Oct. 26 — A recent federal district court decision allowing Bio-Rad Laboratories Inc.'s former general counsel to proceed with claims he was fired for alerting upper management to possible Foreign Corrupt Practices Act violations is part of a trend toward greater protection for corporate whistle-blowers, New York lawyer Jordan Thomas told Bloomberg BNA.

Whistle-blowers will be increasingly comfortable coming forward knowing they have these protections, Thomas, a member of Labaton Sucharow LLP, said in an Oct. 26 telephone conversation.

Although the Bio-Rad court dismissed the plaintiff's Sarbanes-Oxley Act claims against the individual director defendants as untimely, it also concluded that individual directors may be held liable for whistle-blower anti-retaliation violations under both SOX and the Dodd-Frank Act. It also said a whistle-blower needn't take his or her concerns to the Securities and Exchange Commission to be a whistle-blower within the meaning of Dodd-Frank—an issue the Ninth Circuit has yet to address.

FCPA Violations

Earlier this year, plaintiff Sanford Wadler filed suit in the U.S. District Court for the Northern District of California against Bio-Rad, Chief Executive Officer Norman Schwartz and several individual Bio-Rad directors.

Wadler claimed that after learning that Bio-Rad was involved in extensive FCPA violations in Russia, Thailand and Vietnam, he investigated—and uncovered—similar activity in China. After bringing his concerns up the chain of command, Wadler was fired in June 2013, allegedly because he “refused to be complicit” in the entity's wrongdoing. The defendants countered with a motion to dismiss the allegations.

Individual Liability

Chief Magistrate Judge Joseph Spiro denied the dismissal motion in most respects.

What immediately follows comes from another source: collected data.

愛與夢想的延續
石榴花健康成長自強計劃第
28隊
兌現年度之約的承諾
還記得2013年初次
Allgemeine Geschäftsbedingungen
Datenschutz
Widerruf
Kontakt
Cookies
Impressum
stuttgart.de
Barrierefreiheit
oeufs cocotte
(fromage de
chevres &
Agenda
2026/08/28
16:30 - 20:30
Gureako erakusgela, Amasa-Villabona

Among other specifics, the court concluded that directors may be held individually liable for violating both SOX and Dodd-Frank Act whistle-blower anti-retaliation provisions. As to SOX, the court said Congress's failure expressly to include directors in the list of corporate “agents” who may be individually liable doesn't support the conclusion that it “intended to shield directors who engage in retaliatory conduct from individual liability.”

The “context and general purpose” of the statute “support the conclusion that the term `agent' is intended to encompass directors,” the court held.

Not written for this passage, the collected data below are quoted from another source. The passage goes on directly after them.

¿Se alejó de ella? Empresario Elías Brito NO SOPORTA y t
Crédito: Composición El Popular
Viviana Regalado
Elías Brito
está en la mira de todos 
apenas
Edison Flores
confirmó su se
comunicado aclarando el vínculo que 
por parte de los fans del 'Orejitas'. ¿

It also declined to dismiss Wadler's Dodd-Frank claims against the individual defendants, saying Congress intended for the anti-retaliation protections of that law to be “at least as extensive” as those under SOX.

Circuit Split

Finally, the court concluded that Dodd-Frank whistle-blower protections aren't limited to individuals who report their concerns to the SEC—an issue that already has divided the two federal appeals courts that have weighed in on the question.

In 2013, the U.S. Court of Appeals for the Fifth Circuit held in Asadi v. G.E. Energy (USA), LLC that a former G.E. Energy (USA) LLC employee couldn't sue his employer for firing him for reporting possible FCPA violations because he hadn't tipped off the SEC. More recently, in Berman v. Neo@Ogilvy LLC, a divided U.S. Court of Appeals for the Second Circuit ruled in a corporate whistle-blower's favor on the so-called reporting question. However, it stayed its judgment until the U.S. Supreme Court has decided whether to take up the question. Although no certiorari petition has been filed, the appeals court's ruling gave rise to a split among the federal appeals courts, making it a prime candidate for high court review.

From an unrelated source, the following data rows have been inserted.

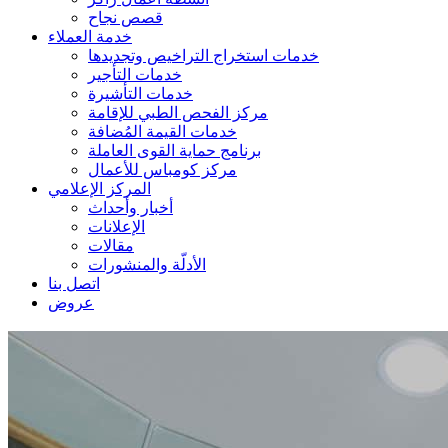
قصص نجاح
خدمة العملاء
خدمات استخراج التراخيص وتجديدها
خدمات التأجير
خدمات التأشيرة
مركز الفحص الطبي للإقامة
خدمات القيمة المُضافة
برنامج حماية القوى العاملة
مركز كومباس للأعمال
المركز الإعلامي
أخبار وأحداث
الإعلانات
مقالات
الأدلّة والمنشورات
اتصل بنا
عروض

It may not happen this term, but the Supreme Court will weigh in on the topic, Labaton's Thomas predicted. “There's a circuit split and it's growing,” he noted. The reporting-out question “affects so many people it can only help to have clarity on this issue.”

Thomas also said issuers that claim Dodd-Frank doesn't protect whistle-blowers unless they report their concerns to the SEC should “be careful what you wish for.” Imposing a reporting-out requirement could encourage whistle-blowers to bypass corporate management, depriving it of the opportunity to address potential problems.

It's also possible that Congress will take action to clarify its intent, Thomas added.